Promosso. Questo è il responso che sentiamo di dare per la nostra esperienza, di un giorno in verità, al Club to Club di Torino, in una delle serate più probanti, per aspettativa, numero di artisti e difficoltà gestionali. Sabato 10, al Lingotto Fiere, è andato tutto per il meglio, l’impianto delle due sale ha suonato bene e la maggior parte degli artisti ha spaccato. Solo poche le note stonate del Gran Finale, assolutamente dimenticabili e non determinanti. Partiamo con i pochissimi appunti negativi: Nina Kraviz non ci ha assolutamente impressionato, impacciata e vagamente fuori luogo nell’inedito ruolo di vocalist dei propri pezzi, che ha dato vita ad un live inaspettato e deludente. Per fortuna, da lì a poco sarebbe partito il delirio molto techno e poco fashion di Apparat, Scuba, Marcell Dettman e poi James Holden, supportati da una folla in delirio, da un impianto che ha distribuito bassi in quantità industriale e suoni puliti e godibili, e non sempre da visual propriamente all’altezza (eccetto che nel caso di Dettman, old school coi suoi vinili, ma assolutamente travolgente con la modernità dark del suo sound). Apparat e Scuba sugli scudi con due dj set potenti, che hanno lasciato poco spazio alla sperimentazione ed hanno fornito esattamente ciò di cui c’era bisogno: cassa dritta e pedalare.

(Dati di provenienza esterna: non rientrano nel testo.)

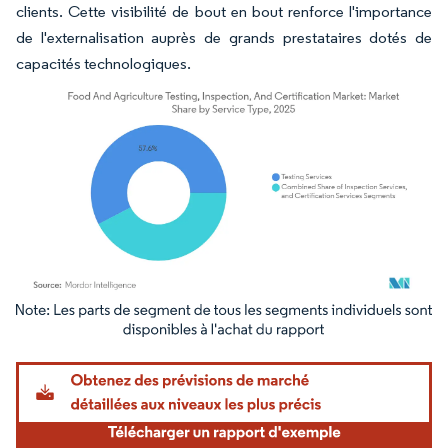
clients. Cette visibilité de bout en bout renforce l'importance
de l'externalisation auprès de grands prestataires dotés de
capacités technologiques.
Image © Mordor Intelligence. La réutilisation nécessite une attribution sous CC BY 4.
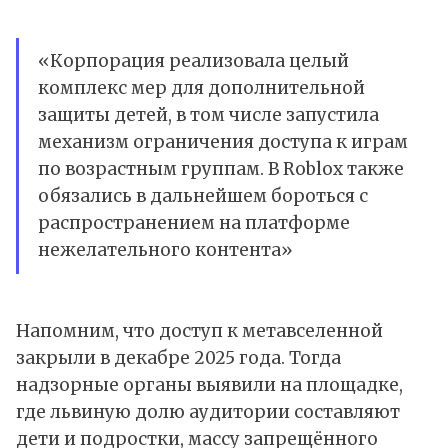
«Корпорация реализовала целый
комплекс мер для дополнительной
защиты детей, в том числе запустила
механизм ограничения доступа к играм
по возрастным группам. В Roblox также
обязались в дальнейшем бороться с
распространением на платформе
нежелательного контента»
Напомним, что доступ к метавселенной
закрыли в декабре 2025 года. Тогда
надзорные органы выявили на площадке,
где львиную долю аудитории составляют
дети и подростки, массу запрещённого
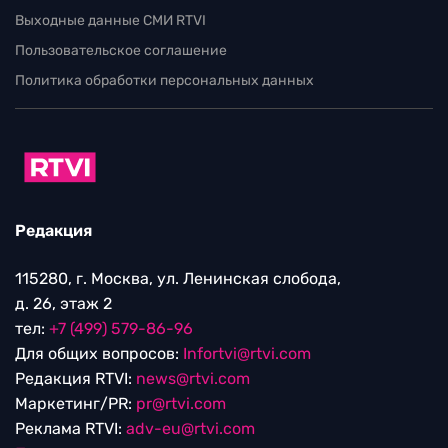
Выходные данные СМИ RTVI
Пользовательское соглашение
Политика обработки персональных данных
Редакция
115280, г. Москва, ул. Ленинская слобода,
д. 26, этаж 2
тел:
+7 (499) 579-86-96
Для общих вопросов:
Infortvi@rtvi.com
Редакция RTVI:
news@rtvi.com
Маркетинг/PR:
pr@rtvi.com
Реклама RTVI:
adv-eu@rtvi.com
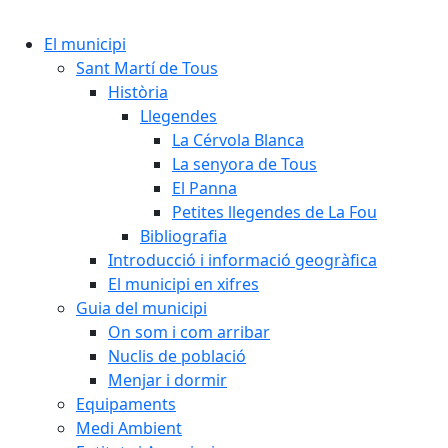
El municipi
Sant Martí de Tous
Història
Llegendes
La Cérvola Blanca
La senyora de Tous
El Panna
Petites llegendes de La Fou
Bibliografia
Introducció i informació geogràfica
El municipi en xifres
Guia del municipi
On som i com arribar
Nuclis de població
Menjar i dormir
Equipaments
Medi Ambient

La vera gemma, però, a nostro parere, è stata la Red Room allestita dalla Red Bull Music Academy: lì si sono esibiti John Talabot, SBTRKT, Ital, Shackleton. Ed, in particolare, i primi due ci hanno assolutamente sorpresi in positivo: Talabot per la qualità di esecuzione live dei pezzi del suo disco d’esordio “Fin”, SBTRKT per aver saputo miscelare sapientemente diversi generi, senza “perdere” mai la pista e superando lo “scoglio” dovuto alla natura dei suoi pezzi, non sempre adatti al dancefloor. Prova superata, ed impressionante la distribuzione di bassi dei tanti subwoofer presenti in sala che non hanno però distorto il suono, come spesso accade, e stordito i tanti presenti accalcati vicino al palco. Ital e Shackleton si sono spinti un po’ oltre, osando maggiormente dal punto di vista melodico, ma onestamente eravamo troppo presi da Scuba e soci per poterci fare un’opinione definita.

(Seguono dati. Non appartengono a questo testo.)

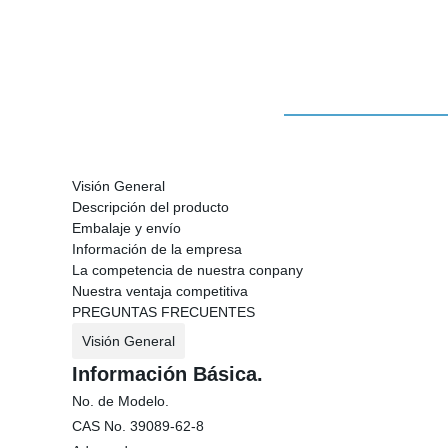
Visión General
Descripción del producto
Embalaje y envío
Información de la empresa
La competencia de nuestra conpany
Nuestra ventaja competitiva
PREGUNTAS FRECUENTES
Visión General
Información Básica.
No. de Modelo.
CAS No. 39089-62-8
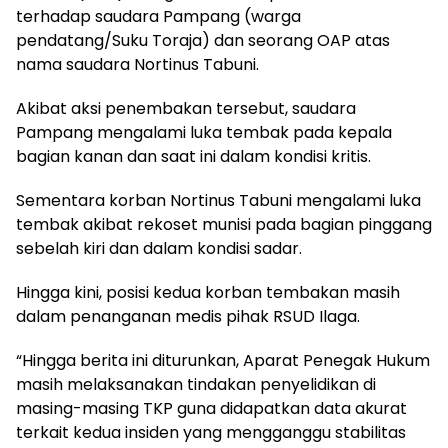
terhadap saudara Pampang (warga
pendatang/Suku Toraja) dan seorang OAP atas
nama saudara Nortinus Tabuni.
Akibat aksi penembakan tersebut, saudara
Pampang mengalami luka tembak pada kepala
bagian kanan dan saat ini dalam kondisi kritis.
Sementara korban Nortinus Tabuni mengalami luka
tembak akibat rekoset munisi pada bagian pinggang
sebelah kiri dan dalam kondisi sadar.
Hingga kini, posisi kedua korban tembakan masih
dalam penanganan medis pihak RSUD Ilaga.
“Hingga berita ini diturunkan, Aparat Penegak Hukum
masih melaksanakan tindakan penyelidikan di
masing-masing TKP guna didapatkan data akurat
terkait kedua insiden yang mengganggu stabilitas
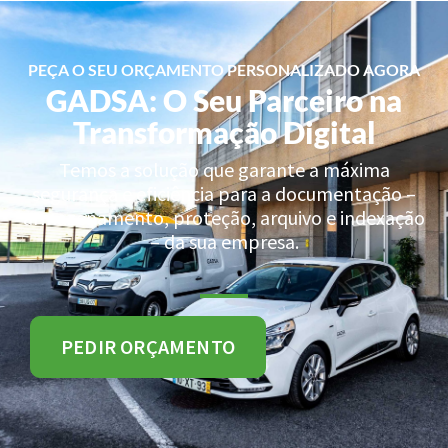
PEÇA O SEU ORÇAMENTO PERSONALIZADO AGORA
GADSA: O Seu Parceiro na
Transformação Digital
Temos a solução que garante a máxima
segurança e eficiência para a documentação –
armazenamento, proteção, arquivo e indexação
– da sua empresa.
PEDIR ORÇAMENTO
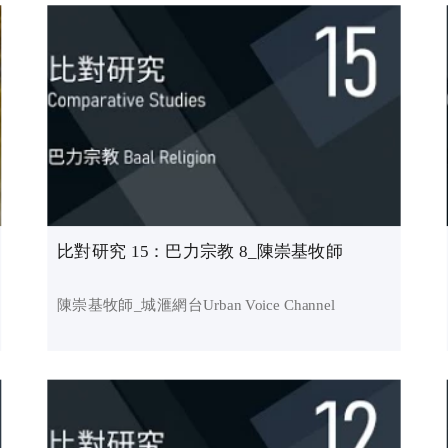
比對研究 15：巴力宗教 8_陳崇基牧師
陳崇基牧師_城滙網台Urban Voice Channel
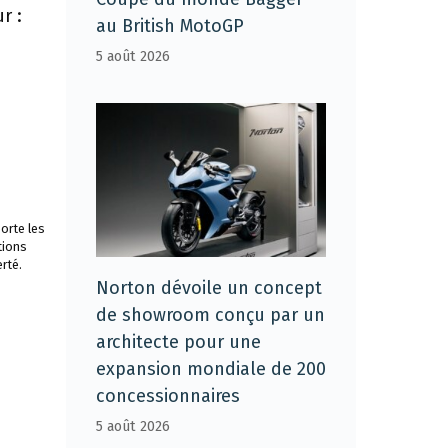
r :
au British MotoGP
5 août 2026
orte les
tions
rté.
Norton dévoile un concept
de showroom conçu par un
architecte pour une
expansion mondiale de 200
concessionnaires
5 août 2026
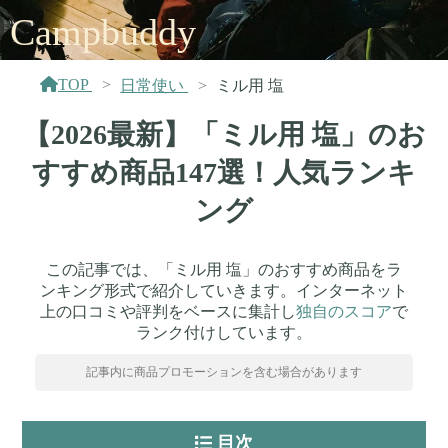
Campbuddy
TOP
日常使い
ミル用 塩
【2026最新】「ミル用 塩」のお
すすめ商品147選！人気ランキ
ング
この記事では、「ミル用 塩」のおすすめ商品をラ
ンキング形式で紹介していきます。インターネット
上の口コミや評判をベースに集計し
独自のスコア
で
ランク付けしています。
記事内に商品プロモーションを含む場合があります
目次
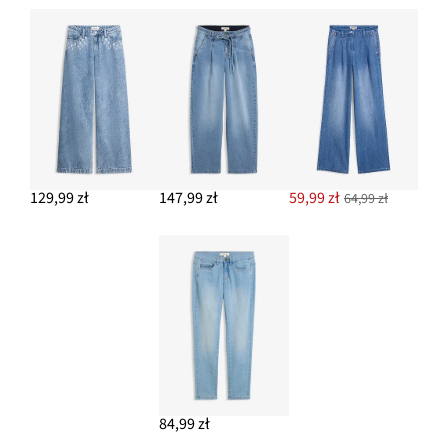
129,99 zł
147,99 zł
59,99 zł
64,99 zł
84,99 zł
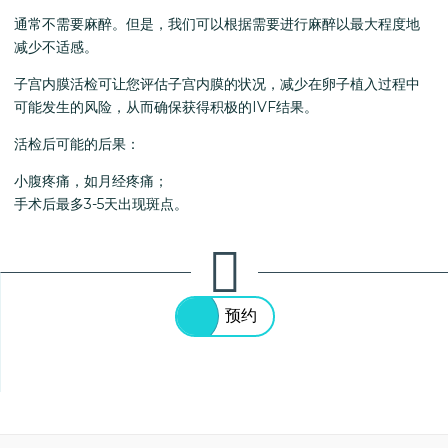
通常不需要麻醉。但是，我们可以根据需要进行麻醉以最大程度地
减少不适感。
子宫内膜活检可让您评估子宫内膜的状况，减少在卵子植入过程中
可能发生的风险，从而确保获得积极的IVF结果。
活检后可能的后果：
小腹疼痛，如月经疼痛；
手术后最多3-5天出现斑点。
预约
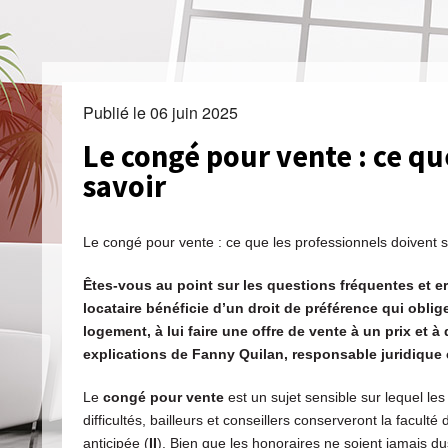
Publié le
06 juin 2025
Le congé pour vente : ce qu
savoir
Le congé pour vente : ce que les professionnels doivent s
Êtes-vous au point sur les questions fréquentes et e
locataire bénéficie d’un droit de préférence qui oblig
logement, à lui faire une offre de vente à un prix et 
explications de Fanny Quilan, responsable juridique c
Le
congé pour vente
est un sujet sensible sur lequel les
difficultés, bailleurs et conseillers conserveront la facul
anticipée (
II
). Bien que les honoraires ne soient jamais d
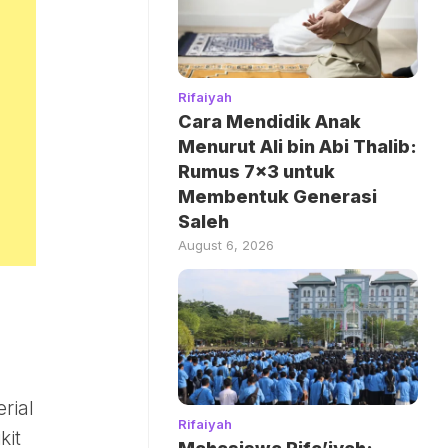
Rifaiyah
Cara Mendidik Anak
Menurut Ali bin Abi Thalib:
Rumus 7×3 untuk
Membentuk Generasi
Saleh
August 6, 2026
rial
Rifaiyah
kit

L’organizzazione è stata assolutamente all’altezza, pochi i disagi, eccetto qualche sparuta fila al guardaroba, e la location ha permesso di stare comodi, nonostante l’alto numero di presenti. Peccato, lo ribadiamo ancora, per la qualità abbastanza scarsa e monotona dei visual di casa. Nelle altre giornate i protagonisti principali sono statiKode9, fra cui quella in cui ha presentato in assoluta anteprima alcuni nuovi pezzi di Burial ed una sua nuova produzione, Jeff Mills, sia a teatro che in club, e Flying Lotus, sicuramente l’evento più atteso di tutto il festival. Festival che ha saputo sicuramente creare un connubio efficace fra club culture e party. E per questo, non vediamo già l’ora che sia #c2c13 (magari per più giorni).